Le projet de loi remettant en cause les intérêts notionnels, introduit par Marie Arena et Alain Mathot (PS), ne sera pas soutenu par le gouvernement, a indiqué le Premier Yves Leterme (CD&V), ce lundi, sur Radio 1 (De Ochtend).


(Belga) - On a appris, la semaine dernière, que les socialistes Marie Arena et Alain Mathot avaient concocté un projet de loi quant à la mise en application des intérêts notionnels, les rendant impossibles pour des sociétés qui ne seraient pas en difficulté tout en procédant à des licenciements collectifs.

Selon le Premier Yves Leterme, ce projet ne sera pas soutenu par le gouvernement, qui ne compte pas revoir la législation en la matière. Leterme estime que les intérêts notionnels représentent "une bonne mesure", même s'il reconnaît de mauvaises applications de la règle.

La vice-Première ministre Laurette Onkelinx a tenu à préciser le commentaire du Premier ministre Yves Leterme, selon lequel le gouvernement ne soutiendrait pas la réforme des intérêts notionnels, soulignant que l'absence à ce stade de consensus ne permet pas d'affirmer qu'il n'y a pas, au sein de l'exécutif fédéral, de soutien à cette réforme.

Le Premier ministre Yves Leterme avait précisé lundi matin que la proposition de loi des parlementaires
socialistes Marie Arena et Alain Mathot visant à priver du bénéfice des intérêts notionnels les entreprises qui mènent un licenciement collectif  n'était pas soutenue par le gouvernement.

"Je tiens à préciser les choses. Il n'y a pas de consensus au sein du gouvernement pour soutenir cette proposition mais, évidemment, une partie du gouvernement, et très certainement sa composante socialiste, la soutient". Mme Onkelinx a rappelé que les intérêts notionnels avaient fait l'objet d'une première "réforme" lors de l'élaboration du budget. La ministre socialiste a souligné avoir toujours indiqué qu'il conviendrait de revoir cette mesure plus en profondeur. 

Quant au président du PS Elio Di Rupo, il a insisté lundi, à l'issue du Bureau de parti, sur la nécessité de recadrer les intérêts notionnels d'une part, de réformer le plan d'accompagnement des chômeurs de l'autre.

Concernant les intérêts notionnels, le PS a déposé une proposition de loi visant à priver de leur bénéfice les entreprises qui organisent un licenciement collectif. "Je persiste et signe. Il est scandaleux que l'on puisse gaspiller les moyens financiers, offrir des cadeaux fiscaux à des multinationales qui mettent les gens à la porte", a indiqué Elio Di Rupo au cours d'un point presse au cours duquel il a dit son "opposition ferme et déterminée à la maximalisation du profit" que recherchent certaines entreprises, et "singulièrement des multinationales" comme Inbev.

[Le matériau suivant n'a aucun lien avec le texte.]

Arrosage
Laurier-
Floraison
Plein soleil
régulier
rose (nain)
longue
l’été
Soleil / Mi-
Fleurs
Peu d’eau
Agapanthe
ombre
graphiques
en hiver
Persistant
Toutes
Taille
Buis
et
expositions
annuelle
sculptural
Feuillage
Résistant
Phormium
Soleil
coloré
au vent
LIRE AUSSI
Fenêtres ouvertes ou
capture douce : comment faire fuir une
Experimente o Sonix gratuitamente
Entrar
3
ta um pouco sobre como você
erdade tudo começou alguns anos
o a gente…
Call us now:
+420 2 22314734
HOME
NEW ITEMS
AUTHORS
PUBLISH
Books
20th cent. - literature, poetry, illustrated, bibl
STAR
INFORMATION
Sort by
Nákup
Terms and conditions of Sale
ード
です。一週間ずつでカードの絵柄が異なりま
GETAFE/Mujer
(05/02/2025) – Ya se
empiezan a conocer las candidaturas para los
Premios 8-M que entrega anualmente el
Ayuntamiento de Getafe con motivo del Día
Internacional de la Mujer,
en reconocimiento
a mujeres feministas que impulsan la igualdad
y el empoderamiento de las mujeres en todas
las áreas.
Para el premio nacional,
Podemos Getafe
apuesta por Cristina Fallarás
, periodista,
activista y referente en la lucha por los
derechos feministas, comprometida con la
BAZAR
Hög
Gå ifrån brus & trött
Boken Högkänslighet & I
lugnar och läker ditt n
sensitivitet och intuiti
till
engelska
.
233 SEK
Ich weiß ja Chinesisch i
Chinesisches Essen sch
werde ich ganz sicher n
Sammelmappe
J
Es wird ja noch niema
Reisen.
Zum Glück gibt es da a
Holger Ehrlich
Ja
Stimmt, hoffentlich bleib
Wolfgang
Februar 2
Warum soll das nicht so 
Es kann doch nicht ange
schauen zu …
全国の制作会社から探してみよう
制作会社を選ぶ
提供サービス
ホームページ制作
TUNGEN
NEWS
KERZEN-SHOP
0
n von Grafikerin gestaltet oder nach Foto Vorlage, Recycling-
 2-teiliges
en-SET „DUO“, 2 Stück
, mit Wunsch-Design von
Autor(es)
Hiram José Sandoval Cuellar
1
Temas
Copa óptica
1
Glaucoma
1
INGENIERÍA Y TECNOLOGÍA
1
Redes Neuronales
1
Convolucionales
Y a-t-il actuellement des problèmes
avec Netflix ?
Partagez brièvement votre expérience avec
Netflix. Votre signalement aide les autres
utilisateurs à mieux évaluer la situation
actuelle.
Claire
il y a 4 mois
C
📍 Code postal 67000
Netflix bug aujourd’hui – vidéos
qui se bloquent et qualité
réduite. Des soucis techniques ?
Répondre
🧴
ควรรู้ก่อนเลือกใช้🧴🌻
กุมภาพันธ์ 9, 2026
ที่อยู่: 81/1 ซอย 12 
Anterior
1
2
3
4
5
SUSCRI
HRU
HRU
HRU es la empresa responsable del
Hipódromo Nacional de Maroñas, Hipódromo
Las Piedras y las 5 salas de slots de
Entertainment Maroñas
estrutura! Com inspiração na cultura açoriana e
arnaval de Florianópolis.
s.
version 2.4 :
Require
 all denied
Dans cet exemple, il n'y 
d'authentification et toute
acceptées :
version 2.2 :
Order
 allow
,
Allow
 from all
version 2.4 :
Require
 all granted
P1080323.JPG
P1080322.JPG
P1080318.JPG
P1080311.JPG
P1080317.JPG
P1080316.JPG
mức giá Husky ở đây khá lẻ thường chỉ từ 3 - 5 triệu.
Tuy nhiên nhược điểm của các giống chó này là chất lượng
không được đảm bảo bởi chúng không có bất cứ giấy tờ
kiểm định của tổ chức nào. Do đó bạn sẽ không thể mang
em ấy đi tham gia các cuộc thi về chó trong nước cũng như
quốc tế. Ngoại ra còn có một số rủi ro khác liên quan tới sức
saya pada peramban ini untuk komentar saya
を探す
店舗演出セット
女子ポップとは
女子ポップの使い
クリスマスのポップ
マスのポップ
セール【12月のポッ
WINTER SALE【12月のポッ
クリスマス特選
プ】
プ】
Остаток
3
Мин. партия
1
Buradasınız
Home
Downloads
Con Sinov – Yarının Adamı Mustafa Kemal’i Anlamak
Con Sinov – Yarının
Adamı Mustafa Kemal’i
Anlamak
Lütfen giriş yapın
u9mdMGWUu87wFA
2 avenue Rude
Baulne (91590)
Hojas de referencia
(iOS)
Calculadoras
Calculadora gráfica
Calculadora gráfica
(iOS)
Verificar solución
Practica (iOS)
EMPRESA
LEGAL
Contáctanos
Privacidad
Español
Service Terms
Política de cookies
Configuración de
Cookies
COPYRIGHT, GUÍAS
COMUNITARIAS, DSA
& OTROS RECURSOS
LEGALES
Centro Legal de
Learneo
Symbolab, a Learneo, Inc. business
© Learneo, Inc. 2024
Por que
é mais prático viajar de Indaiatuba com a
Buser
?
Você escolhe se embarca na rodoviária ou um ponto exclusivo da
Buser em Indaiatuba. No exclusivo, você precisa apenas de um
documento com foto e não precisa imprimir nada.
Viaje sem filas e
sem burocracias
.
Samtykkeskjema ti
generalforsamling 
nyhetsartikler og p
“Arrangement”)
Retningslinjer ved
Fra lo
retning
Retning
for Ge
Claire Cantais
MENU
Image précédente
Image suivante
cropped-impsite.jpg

Quant au plan d'accompagnement des chômeurs, le président du PS souhaite qu'il soit "réévalué" et "réformé" compte tenu notamment du contexte de la crise. Di Rupo a exigé que s'installe "sans délai" une discussion à cet égard.

Il n'est notamment pas admissible d'exclure des demandeurs d'emploi "dans certaines sous-régions en difficulté où on compte une offre d'emploi pour une trentaine de demandeurs; l'Onem doit en tenir compte", a indiqué le ministre wallon de l'Emploi Jean-Claude Marcourt. "Il faut tirer les gens vers le haut, vers l'insertion, et non vers l'exclusion du chômage", a-t-il précisé.